Mr. Drea: Mr. Speaker, I would give them every responsibility, but surely the responsibility of the Civil Service Association of Ontario is to do some productive thinking about what the alternatives of the strike can be rather than to get into some kind of a campaign where they want to exercise a series of rotating strikes, because that’s all they want to do.

Mr. Bounsall: They want solutions!

Mr. Drea: Mr. Speaker, in the brief time remaining to me, I want to recall the Ontario Hydro strike. Oh boy, did they vote to go out. Then after a few weeks, every day on the telephone to the government: “Order Hydro to take them back. We’re losing the strike.” We said to them: “But you voted to go on strike.” They said: “But nobody ever told us it was going to be like this.’ This, Mr. Speaker, is what I come back to --

Mr. Stokes: The member can’t have it both ways.

Mr. Drea: If there is heightened confrontation --

Interjections by hon. members.

Mr. Speaker: Order, please.

Mr. Drea: -- through a number of rather hard-nosed, nasty newspaper advertisements, then I suggest to you, Mr. Speaker --

Mr. Reid: If the member doesn’t understand that compulsory arbitration causes this --

Mr. Speaker: Order, please. The member for Scarborough Centre has the right to present his viewpoint.

Mr. Drea: -- the prospect of going on strike, and indeed going on strike, is going to produce the kind of lasting embroilments, personal hatreds, personal disputes and all the legacies that come from a strike.

Mr. Bounsall: And the government can avoid it all.

Mr. Laughren: By bargaining in good faith.

Mr. Drea: Mr. Speaker, I am in favour of retaining the present system, which bans the public and civil service employees of this province from going on strike. I think there are far better ways to solve a dispute between labour and management --

Mr. Stokes: Like what?

Mr. Reid: Give us constructive things.

Mr. Drea: As a matter of fact, Mr. Speaker, let me refer to my friend from Nickel Belt and his great study about the steelworkers. Here are the steelworkers, 400,000 of them in the basic steel industry of the United States. Do you know, sir, they don’t go on strike for wages any more?

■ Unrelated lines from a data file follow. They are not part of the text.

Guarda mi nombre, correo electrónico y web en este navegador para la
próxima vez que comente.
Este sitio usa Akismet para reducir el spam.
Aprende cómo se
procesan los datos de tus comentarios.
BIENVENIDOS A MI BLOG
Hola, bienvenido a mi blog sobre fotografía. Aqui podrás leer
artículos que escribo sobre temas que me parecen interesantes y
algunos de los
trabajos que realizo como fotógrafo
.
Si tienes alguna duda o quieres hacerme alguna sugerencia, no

Mr. Laughren: That’s what I said.

Mr. Drea: He quotes the fact that 2,000 of them are opposed to it -- but 398,000 love it because they are not out on the streets any more, year after year.

Mr. H. Worton (Wellington South): Time.

Mr. Drea: Mr. Speaker, I have one moment left. I want to come to the second point of this bill.

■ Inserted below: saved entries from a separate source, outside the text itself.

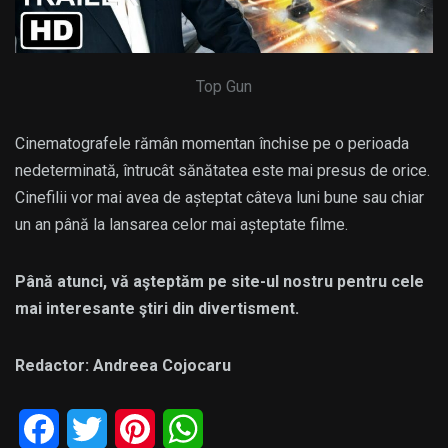
Top Gun
Cinematografele rămân momentan închise pe o perioada
nedeterminată, întrucât sănătatea este mai presus de orice.
Cinefilii vor mai avea de așteptat câteva luni bune sau chiar
un an până la lansarea celor mai așteptate filme.
Până atunci, vă aşteptăm pe site-ul nostru pentru cele
mai interesante ştiri din divertisment.
Redactor: Andreea Cojocaru
Facebook
Twitter
Pinterest
WhatsApp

Interjections by hon. members.

Mr. Drea: No, Mr. Speaker, I intend to finish on it. This concerns the right of the civil servant to bargain on employment conditions. Mr. Speaker, I suggest that a government that has suggested to boards of education that teachers have the right to bargain on employment conditions would not be consistent if it did not give the same thing to its own employees.

Mr. R. F. Nixon: Attaboy!

Mr. Drea: However, Mr. Speaker, I would like to add just one thing, and I don’t want to get into detail on this because we are talking about principle.

Mr. Speaker: Can you do it in five seconds?

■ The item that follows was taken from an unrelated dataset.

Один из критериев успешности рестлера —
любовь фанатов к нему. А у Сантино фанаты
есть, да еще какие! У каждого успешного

Mr. Drea: I can do it in five seconds.

Mr. Speaker, before we can remove the two sections that my friend wants removed and give them the right to bargain on these things, I suggest to you a rather informal or short type of study to bring in the kind of management-right clause that is applicable to every other type of collective bargaining in this province. And I end on that.

Clerk of the House: The 20th order, House in committee of supply.

It being 6 o’clock, p.m., the House took recess.